Sendo uma disciplina muito recente, iniciada em 1956, apesar dos muitos resultados tem, como seria de esperar, muitos e entusiasmantes problemas de fundo em aberto. Tendo o estudo filosófico da inteligência mais de 2.000 anos, só o advento dos computadores modernos no início dos anos 50 veio permitir passar da especulação de poltrona à realização de modelos funcionais in vitro, i.e. no computador, e portanto com um comportamento observável e repetível, ou seja, objectivo.

Sem pretender imitar os humanos ou animais, mas podendo inspirar-se neles, os sistemas de IA são os que pensam e agem de forma racional, e se modelam e implementam em termos computacionais. Computador, redes, robots, e hardware informático especializado permitem executar os algoritmos, percepções, e acções necessárias.

Em síntese, no seu núcleo, a IA é uma disciplina científica que utiliza as capacidades de processamento de símbolos da computação com o fim de encontrar métodos genéricos para automatizar actividades perceptivas, cognitivas, e manipulativas, por via de algoritmos. Recorde-se que um algoritmo é um método seguro e rigoroso para atingir um resultado. A IA comporta quer aspectos de psico-análise como de psico-síntese. Possui uma vertente de investigação fundamental analítica acompanhada de experimentação, e uma vertente de síntese engenheirística, as quais, em conjunto, estão a promover uma revolução tecnológica: a da automatização de faculdades mentais por via da sua implementação em computadores.

Áreas da IA

Funcionalmente, as principais áreas da IA podem organizar-se assim: a Resolução de Problemas, a qual inclui os Métodos de Procura e os Jogos; a Representação de Conhecimento e Raciocínio, onde cabem as Bases de Conhecimento, a Lógica e a Inferência, as Restrições, a Incerteza, e os Métodos de Decisão; o Planeamento de Acções, onde se inserem a respectiva Distribuição e Cooperação; a Aprendizagem, que abarca a Indução, o Clustering, as Redes Neuronais, e os Algoritmos Genéticos; a Comunicação, a qual compreende a Linguagem Natural,escrita e falada; a Percepção e Acção, que envolve a Robótica; os Agentes, singulares e em colectivo; e os Fundamentos Filosóficos e Cognitivos.
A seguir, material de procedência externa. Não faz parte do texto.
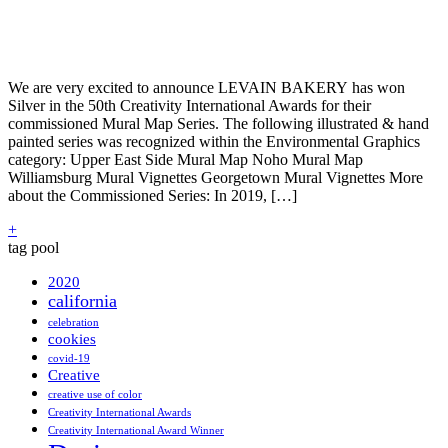
We are very excited to announce LEVAIN BAKERY has won
Silver in the 50th Creativity International Awards for their
commissioned Mural Map Series. The following illustrated & hand
painted series was recognized within the Environmental Graphics
category: Upper East Side Mural Map Noho Mural Map
Williamsburg Mural Vignettes Georgetown Mural Vignettes More
about the Commissioned Series: In 2019, […]
+
tag pool
2020
california
celebration
cookies
covid-19
Creative
creative use of color
Creativity International Awards
Creativity International Award Winner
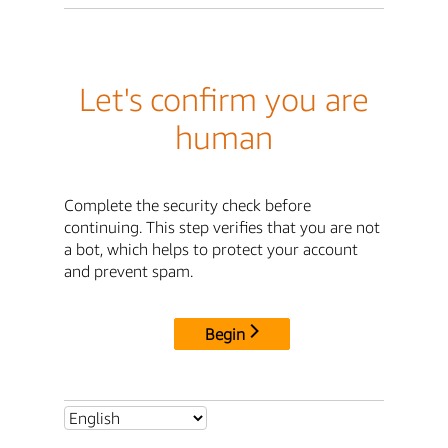
Let's confirm you are
human
Complete the security check before
continuing. This step verifies that you are not
a bot, which helps to protect your account
and prevent spam.
Begin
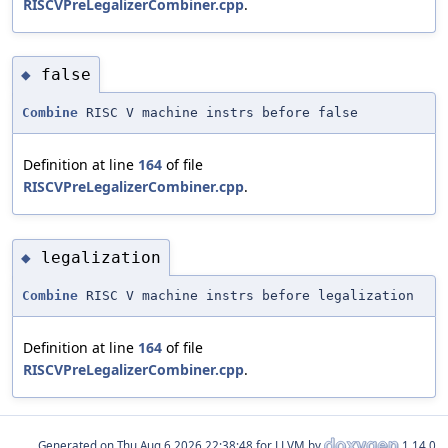
RISCVPreLegalizerCombiner.cpp
.
false
◆
Combine
RISC V machine instrs before false
Definition at line
164
of file
RISCVPreLegalizerCombiner.cpp
.
legalization
◆
Combine
RISC V machine instrs before legalization
Definition at line
164
of file
RISCVPreLegalizerCombiner.cpp
.
Generated on
for LLVM by
1.14.0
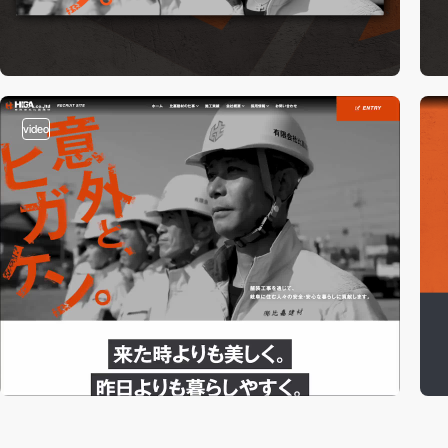
video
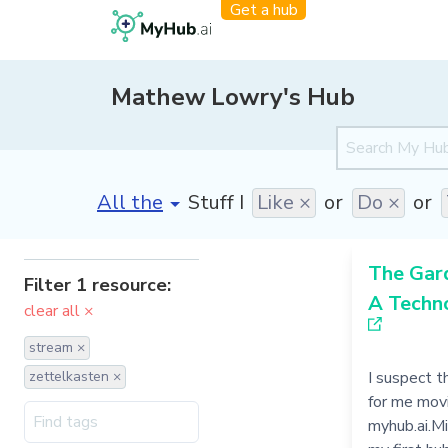
Get a hub
Mathew Lowry's Hub
[invalid name]
*
Stuff I
Like ×
or
Do ×
or
The Gar
Filter 1 resource:
A Techn
clear all ×
stream ×
zettelkasten ×
I suspect th
for me mov
myhub.ai.Mi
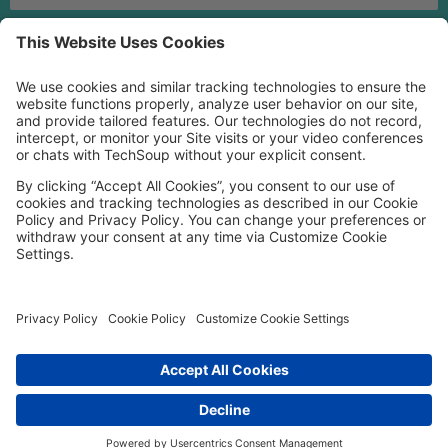
MORE TECHSOUP
FOLLOW US
Facebook
LinkedIn
Instagram
YouTube
Medium
Copyright © 2026, TechSoup Global. All Rights Reserved.
Cookie Settings
Cookie Policy
Privacy Policy
Terms of Use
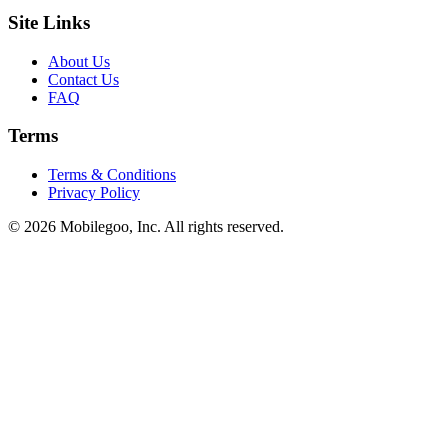
Site Links
About Us
Contact Us
FAQ
Terms
Terms & Conditions
Privacy Policy
© 2026 Mobilegoo, Inc. All rights reserved.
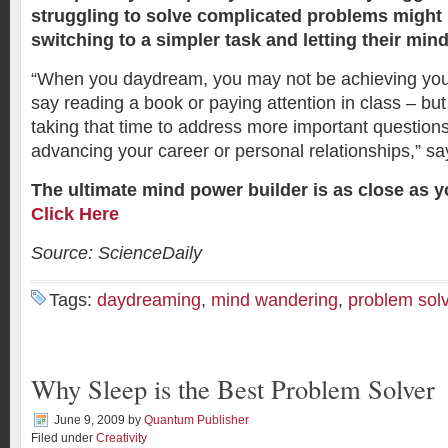
struggling to solve complicated problems might b
switching to a simpler task and letting their min
“When you daydream, you may not be achieving you
say reading a book or paying attention in class – b
taking that time to address more important questions 
advancing your career or personal relationships,” say
The ultimate mind power builder is as close as 
Click Here
Source: ScienceDaily
Tags:
daydreaming
,
mind wandering
,
problem sol
Why Sleep is the Best Problem Solver
June 9, 2009
by
Quantum Publisher
Filed under
Creativity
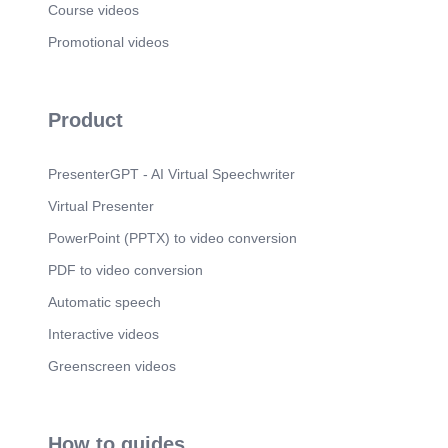
Scene 8
(19s)
Course videos
[Audio] Moral of the story: Slow and steady wins
Promotional videos
the race. Pride always leads to failure..
Product
PresenterGPT - AI Virtual Speechwriter
Virtual Presenter
PowerPoint (PPTX) to video conversion
PDF to video conversion
Automatic speech
Interactive videos
Greenscreen videos
How to guides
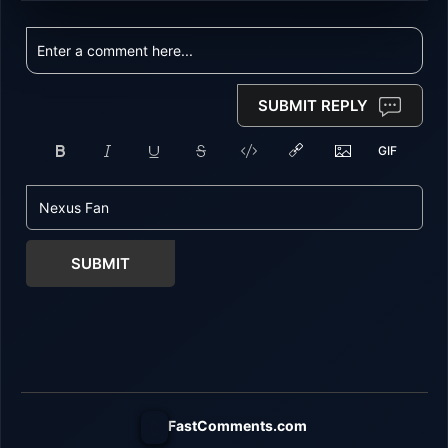
SUBMIT REPLY
SUBMIT
FastComments.com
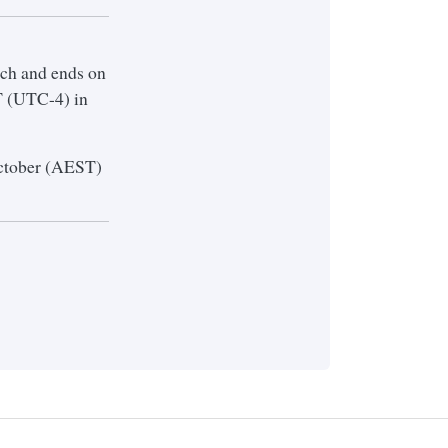
ch and ends on
T (UTC-4) in
 October (AEST)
Muitos são os ramos do conhecimento com que a IA tem um forte entrosamento: Ciências da Computação e Computadores, Filosofia, Ciências Cognitivas, Linguística, Lógica, Psicologia, Matemática, sem falar das suas múltiplas aplicações numa variedade de domínios.
 
 

A IA como Simbiose

O computador torna possível o projecto ambicioso da IA porque é uma máquina que processa símbolos de forma automatizada e eficiente, e com a maior generalidade. Básica para perceber essa generalidade é a distinção entre hardware e software, rica em consequências. Nomeadamente, ela explica a não obrigatoriedade de correspondência entre o processamento de uma certa função, por exemplo cognitiva, e o suporte material que executa esse processamento. O hardware, no nível físico do computador, não é específico apenas de uma função realizada pelo software, antes possibilita a execução de qualquer uma função definida pelo software. Digamos que é o software que comanda o hardware.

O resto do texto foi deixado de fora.